Restaurant Review: Smorgas Chef at Scandinavia House

Raquel StecherAbout Me
Blogger at Thoughtful Eating and Vintage Brand New. Please add my to your circles.

Last year, I stayed at a hotel right next door to Scandinavia House on Park Avenue in New York City. Scandinavia House is a cultural center for all things Scandinavian. In the Park Avenue location, they had one of the three Smorgas Chef restaurants in NYC. Scandinavian food?! Really? I was so excited! But I didn't have a chance to try it. I promised myself that if I got a chance to go back to NYC that I would make it my goal to dine at Smorgas Chef and have some real Scandinavian food.

Not only was I determined to have Scandinavian food, I was adamant about eating as much Swedish as I could. I sent my Swedish friend Jonas (of All Talking! All Singing! All Dancing) a link to the restaurant's website so he could help me pick out the items on the menu that were the most Swedish so I could have an authentic Swedish dining experience. He helped me out a lot. I had a few issues. Mostly I don't eat Salmon or Veal and those are two meats that are very much a part of Swedish cuisine. I decided to eat some Veal (over Salmon which I just don't touch) in order to have that experience.

The inside of the Smorgas Chef restaurant is beautiful. There is a big birch tree right in the center. And Jonas tells me those chairs are Danish.

I started off my meal with a Lindonberry soda. It was soda water with a bit of Lindonberry jam on the bottom. It was super sweet and I wished here was less jam and more soda. It was still very delicious and tart. I definitely needed the glass of water though. Lindonberry is very popular in Sweden. It's Scandinavia's version of cranberries!

While I waited for my meal, I enjoyed looking at my surroundings. I love the little bowls with flowers that dangled from the branches. A very nice touch.

And had some bread and butter while I waited.

I ordered the Prixe Fix Menu for Spring/Summer which was $39. A bit pricey but worth every penny. It was four courses including dessert. The first course was this lovely dish of grilled asparagus, topped with two poached eggs, some shaved parmesan cheese and balsamic drizzle. I think they could have held the drizzle. It was fabulous. Could I have another one please?

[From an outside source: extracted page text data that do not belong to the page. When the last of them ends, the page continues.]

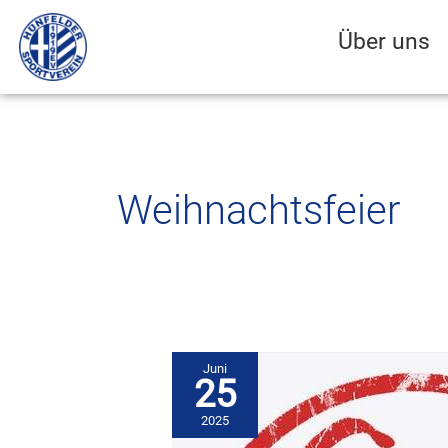
Zum
Inhalt
Über uns
springen
Weihnachtsfeier
Juni
25
2025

The next course was Swedish meatballs. This was served in a square bowl with a heaping serving of really smooth mashed potatoes, topped with gravy, meatballs, a scoop of lindonberry sauce (like cranberry sauce) and some chopped chives. Delicious! I didn't eat all the meatballs because I felt bad about the veal. But I could have had another plate of those mashed potatoes! The lindonberry sauce added a sweet and tart kick to the meal that was very welcome.

The third course was duck with spinach leaves, parsley puree and cabbage with raisins. I didn't like this very much. The duck was blech and the cabbage with raisins thing was just strange. I loved the parsnip puree and the spinach though!

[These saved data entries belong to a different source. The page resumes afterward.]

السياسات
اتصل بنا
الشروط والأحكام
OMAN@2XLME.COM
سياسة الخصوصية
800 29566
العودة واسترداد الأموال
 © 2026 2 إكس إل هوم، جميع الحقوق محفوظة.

This is where I had my foodgasm. Dessert. Two pieces of waffle with strawberry sauce, a small cup of rice cream with black cherry sauce and vanilla ice cream. OMG! This was heaven on a plate. I wanted three more.

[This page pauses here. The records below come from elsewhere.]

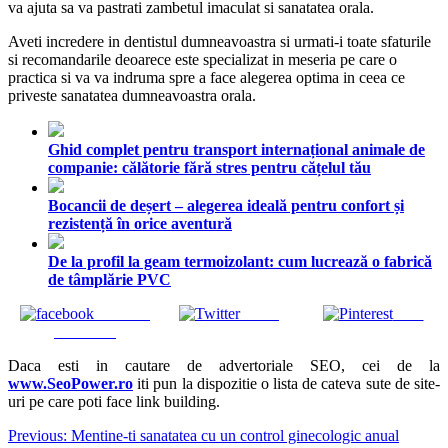
va ajuta sa va pastrati zambetul imaculat si sanatatea orala.
Aveti incredere in dentistul dumneavoastra si urmati-i toate sfaturile
si recomandarile deoarece este specializat in meseria pe care o
practica si va va indruma spre a face alegerea optima in ceea ce
priveste sanatatea dumneavoastra orala.
Ghid complet pentru transport internațional animale de
companie: călătorie fără stres pentru cățelul tău
Bocancii de deșert – alegerea ideală pentru confort și
rezistență în orice aventură
De la profil la geam termoizolant: cum lucrează o fabrică
de tâmplărie PVC
Share on
Tweet
Save
Facebook
Daca esti in cautare de advertoriale SEO, cei de la
www.SeoPower.ro
iti pun la dispozitie o lista de cateva sute de site-
uri pe care poti face link building.
Navigare
Previous:
Mentine-ti sanatatea cu un control ginecologic anual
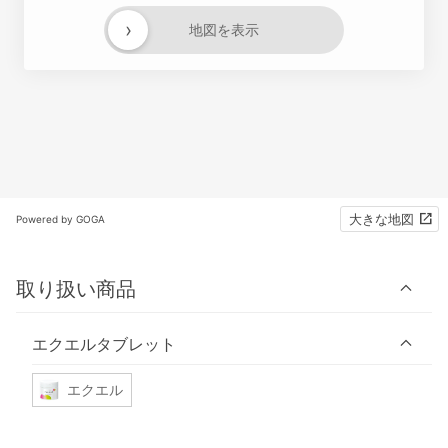
›
地図を表示
大きな地図
Powered by GOGA
取り扱い商品
エクエルタブレット
エクエル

Overall, my experience at Smorgas Chef was wonderful. The staff was super nice, the food was great and the ambiance was delightful. I would go again and I recommended it to several people afterwards too. If you are in NYC, you must must must go to Smorgas Chef!

1 comment:

Jonas Nordin said...

What an interesting place! Smörgås is Sandwich in Swedish but there' are no Sandwiches on the menu haha!

The interior is very Scandinavian. Not that many restaurants here looks like this, but I totally get what they're aiming at. Interesting also that they incorporate Finland and Iceland as Scandinavian countries. The "real" Scandinavia is in fact only Sweden Denmark and Norway since our languages are quite alike. There is however a lot of confusion surrounding this as Finland was a part of Sweden until 1809 and Iceland was a part of Denmark until 1945.

Meatballs is the most Swedish dish there is, equivalent to hamburgers in the US, except there is no practical way to make fast-food of it. Duck is not that common in Sweden so I guess that is probably more of a Danish speciality. The sweet and sour cabbage however is rather common here as well but mainly for Christmas. Parsnips are so underrated! Make a puré or oven roast them in thin slices! Yay!

Waffles! We have a special day, March 25 when all of Sweden are eating waffles! Easy to make and totally delicious!